Hypoxia Induces Astrocyte-Derived Lipocalin-2 in Ischemic Stroke

Abstract

Ischemic stroke causes rapid hypoxic damage to the core neural tissue which is followed by graded chronological tissue degeneration in the peri-infarct zone. The latter process is mainly triggered by neuroinflammation, activation of inflammasomes, proinflammatory cytokines, and pyroptosis. Besides microglia, astrocytes play an important role in the fine-tuning of the inflammatory network in the brain. Lipocalin-2 (LCN2) is involved in the control of innate immune responses, regulation of excess iron, and reactive oxygen production. In this study, we analyzed LCN2 expression in hypoxic rat brain tissue after ischemic stroke and in astrocyte cell cultures receiving standardized hypoxic treatment. Whereas no LCN2-positive cells were seen in sham animals, the number of LCN2-positive cells (mainly astrocytes) was significantly increased after stroke. In vitro studies with hypoxic cultured astroglia revealed that LCN2 expression is significantly increased after only 2 h, then further increased, followed by a stepwise decline. The expression pattern of several proinflammatory cytokines mainly followed that profile in wild type (WT) but not in cultured LCN2-deficient astrocytes. Our data revealed that astrocytes are an important source of LCN2 in the peri-infarct region under hypoxic conditions. However, we must also stress that brain-intrinsic LCN2 after the initial hypoxia period might come from other sources such as invaded immune cells and peripheral organs via blood circulation. In any case, secreted LCN2 might have an influence on peripheral organ functions and the innate immune system during brain hypoxia.

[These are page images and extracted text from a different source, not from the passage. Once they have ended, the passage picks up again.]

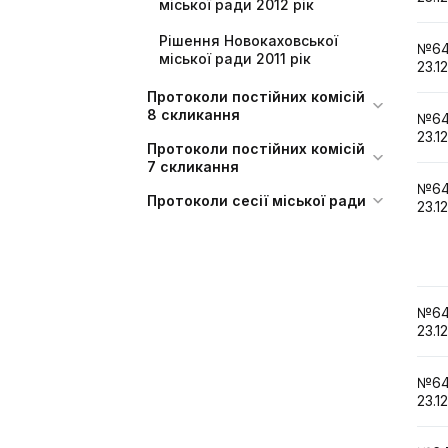
міської ради 2012 рік
Рішення Новокаховської
№6
міської ради 2011 рік
23.1
Протоколи постійних комісій
8 скликання
№6
23.1
Протоколи постійних комісій
7 скликання
№6
Протоколи сесії міської ради
23.1
№6
23.1
№6
23.1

Keywords: astrocyte; hypoxia; lipocalin-2; neuroinflammation.

Figure 1

Regulation of LCN2 at (A) mRNA and (B) protein levels at various time points after tMCAO in the peri-infarct zone of the rat brain. (A) mRNA levels increased stepwise and changes became first significant after 24 h. (B) LCN2 protein amounts increased in a temporally delayed way as shown in representative WB samples and by densitometric evaluation of immune-labeled bands. (C) LCN2 ELISA determinations in the blood serum of rats show a significant increase of LCN2 coinciding well with the above described expression levels in the damaged cortical brain area. * p ≤ 0.05, ** p ≤ 0.01, and *** p ≤ 0.001.

Figure 2

Immunohistochemical (A) and double-immunofluorescence (B) staining of LCN2 after stroke in the cerebral cortex of tMCAO rats. (A) Numbers of LCN2-positive cells massively increased after tMCAO. In sham-operated animals, almost no LCN2-positive cells were visible. (C) Double-labeling revealed that many GFAP-positive (red) astrocytes are also positive for LCN2 (turquoise-white). In (C), a blood vessel (stars) crosses the section, and thin elongated endothelial cells (yellow arrows) can be identified. At higher magnification, two LCN2-positive (white arrows) and a LCN2-negative (white arrowhead) can be seen.

Figure 3

Effect of hypoxia on (A) LCN2 gene expression and (B) protein levels of LCN2 in cultured primary astrocytes isolated from the cerebral cortex. (A) RT-qPCR analysis reveals a significant increase in LCN2 mRNA levels at 2 h post hypoxia. (B) LCN2 protein concentrations measured in supernatant of cultured hypoxic astrocytes at 2 h post hypoxia also shows a significant upregulation of LCN2. * p ≤ 0.05, ** p ≤ 0.01, and *** p ≤ 0.001. Norm, normoxia; Hypo, Hypoxia.

Figure 4

Effect of reoxygenation after an initial 2 h hypoxia on the mRNA expression profiles of LCN2 and various pro- and anti-inflammatory cytokines in mouse astrocyte cultures from the cerebral cortex of WT and LCN2-deficient animals. (A) LCN2 expression is significantly but temporarily induced in response in WT astrocytes 3 and 6 h after reoxygenation and returned to control level at 12 h reoxygenation. (B–D) The profiles of HIF-1α, TNF-α, and IL-6 mRNA expression mainly follow the LCN2 pattern in WT astrocytes. Such an induction of HIF-1α, TNF-α and IL-6 expression was not observed in LCN2-deficient astrocytes. (E) In contrast, the anti-inflammatory cytokine IL-10 was significantly elevated in LCN2-deficient astroglia but only moderately elevated in WT glia. Rep, reoxygenation (reperfusion). * p ≤ 0.05, ** p ≤ 0.01, and *** p ≤ 0.001. The number of animals included for reoxygenation was n = 5 per time point. Norm, normoxia; Hypo, Hypoxia.

Figure 5

Schematic illustration of the in vitro hypoxia model used in this study.